今年度からはじまった第5期科学技術基本計画(16~20年度)でも、「科学技術イノベーション政策」を強力に推進することが示されている。一方、論文の質量双方の国際的地位低下も指摘され、基礎研究推進に向けた改革もうたわれている。科学研究の「失われた10年」をいかに挽回するかが、今問われているわけだ。
基礎研究のてこ入れとともに、これまで行われてきたイノベーション振興策の検証も必要である。というのも、官主導で行われるイノベーションが国の成長戦略に貢献した実例がみえてこないからである。

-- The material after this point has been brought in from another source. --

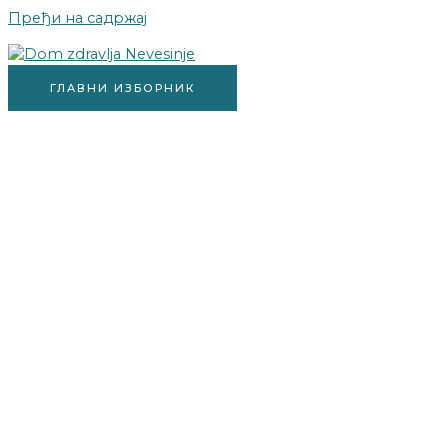
Пређи на садржај
ГЛАВНИ ИЗБОРНИК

一般に、基礎研究が研究開発段階に移行するには、まず「魔の川」と呼ばれる関門を通り抜けなくてはならない。この段階で、ある程度の事業性が見込まれなくてはならない。研究開発の成果が得られても、それが事業化されるには「死の谷」と呼ばれる関門を越えなくてはならない。ここでは資金調達が大きな課題となる。商品やサービスが誕生した後は、競合他社との競争や顧客に受容されるのかという関門(=「ダーウィンの海」)である市場で、自然淘汰を生き抜かなくてはならない。
このようなひとつのフェーズから次のフェーズへと関門を突破しながら基礎研究を事業化させる方法論が、日本では受け入れられている。しかし、革新的なイノベーションを成功させる道筋は、こうした「多段式ロケット」方式だけだろうか。
ブレークスルーが次々と登場する米国
生命科学分野での米国の事情をみてみよう。米国では、この分野の基礎研究で何かブレークスルーがあると、すぐにベンチャー企業が生まれるのが普通である。1本の論文がベンチャーにつながることもあり、ベンチャーはまさに研究室で誕生している。バイオテクノロジー勃興期には、遺伝子組み換え技術を用いた医薬品を狙うベンチャーが多数出現した。その後も、クローン技術、ゲノム解読技術、ES細胞、iPS細胞、そして最近のゲノム編集技術と、生命科学の分野ではベンチャーを生み出すブレークスルーが次々と登場している。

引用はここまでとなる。